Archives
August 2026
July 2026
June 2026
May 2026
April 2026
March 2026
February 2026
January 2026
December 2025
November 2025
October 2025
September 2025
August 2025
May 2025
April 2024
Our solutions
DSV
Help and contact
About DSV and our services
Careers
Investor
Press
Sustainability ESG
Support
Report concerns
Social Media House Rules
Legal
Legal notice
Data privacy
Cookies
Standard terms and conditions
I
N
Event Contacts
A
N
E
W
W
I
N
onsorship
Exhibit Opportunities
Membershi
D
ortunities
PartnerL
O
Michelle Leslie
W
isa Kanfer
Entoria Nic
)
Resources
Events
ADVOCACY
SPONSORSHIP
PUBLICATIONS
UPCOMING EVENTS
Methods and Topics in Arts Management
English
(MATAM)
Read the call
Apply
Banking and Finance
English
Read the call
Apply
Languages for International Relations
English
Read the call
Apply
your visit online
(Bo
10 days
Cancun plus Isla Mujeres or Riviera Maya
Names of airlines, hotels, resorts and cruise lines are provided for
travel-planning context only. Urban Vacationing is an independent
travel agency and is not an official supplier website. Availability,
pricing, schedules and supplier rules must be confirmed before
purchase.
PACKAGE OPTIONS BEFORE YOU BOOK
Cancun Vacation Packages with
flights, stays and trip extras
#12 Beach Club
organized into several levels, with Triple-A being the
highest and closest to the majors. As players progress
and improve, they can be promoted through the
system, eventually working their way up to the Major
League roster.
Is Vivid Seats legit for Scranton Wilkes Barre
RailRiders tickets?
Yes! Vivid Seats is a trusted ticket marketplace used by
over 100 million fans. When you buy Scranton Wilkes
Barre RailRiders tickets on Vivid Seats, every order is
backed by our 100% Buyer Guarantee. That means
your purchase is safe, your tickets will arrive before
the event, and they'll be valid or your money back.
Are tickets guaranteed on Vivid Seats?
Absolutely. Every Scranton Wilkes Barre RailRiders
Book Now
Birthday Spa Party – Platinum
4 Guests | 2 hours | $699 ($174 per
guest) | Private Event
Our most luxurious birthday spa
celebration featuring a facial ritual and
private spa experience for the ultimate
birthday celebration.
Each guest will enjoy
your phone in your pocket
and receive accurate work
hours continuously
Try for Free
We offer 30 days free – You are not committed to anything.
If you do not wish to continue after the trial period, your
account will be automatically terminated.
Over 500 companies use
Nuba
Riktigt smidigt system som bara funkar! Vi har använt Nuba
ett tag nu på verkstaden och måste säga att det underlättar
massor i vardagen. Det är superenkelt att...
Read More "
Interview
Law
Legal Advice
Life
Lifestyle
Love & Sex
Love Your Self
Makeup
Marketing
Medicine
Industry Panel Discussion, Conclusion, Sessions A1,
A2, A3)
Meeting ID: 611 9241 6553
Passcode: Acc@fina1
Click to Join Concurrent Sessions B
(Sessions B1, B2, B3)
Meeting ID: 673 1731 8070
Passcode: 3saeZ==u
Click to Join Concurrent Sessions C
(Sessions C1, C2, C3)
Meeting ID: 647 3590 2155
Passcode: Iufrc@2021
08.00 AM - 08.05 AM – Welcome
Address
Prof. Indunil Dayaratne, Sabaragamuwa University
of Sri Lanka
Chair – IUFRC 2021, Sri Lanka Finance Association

○ ○ ○ ○

What to produce:
A verbatim transcription is needed of the lines above, starting at the line with "travel-planning context only." and ending at the line with "Birthday Spa Party – Platinum", both included, and of nothing else.

Answer for this exercise:
travel-planning context only. Urban Vacationing is an independent
travel agency and is not an official supplier website. Availability,
pricing, schedules and supplier rules must be confirmed before
purchase.
PACKAGE OPTIONS BEFORE YOU BOOK
Cancun Vacation Packages with
flights, stays and trip extras
#12 Beach Club
organized into several levels, with Triple-A being the
highest and closest to the majors. As players progress
and improve, they can be promoted through the
system, eventually working their way up to the Major
League roster.
Is Vivid Seats legit for Scranton Wilkes Barre
RailRiders tickets?
Yes! Vivid Seats is a trusted ticket marketplace used by
over 100 million fans. When you buy Scranton Wilkes
Barre RailRiders tickets on Vivid Seats, every order is
backed by our 100% Buyer Guarantee. That means
your purchase is safe, your tickets will arrive before
the event, and they'll be valid or your money back.
Are tickets guaranteed on Vivid Seats?
Absolutely. Every Scranton Wilkes Barre RailRiders
Book Now
Birthday Spa Party – Platinum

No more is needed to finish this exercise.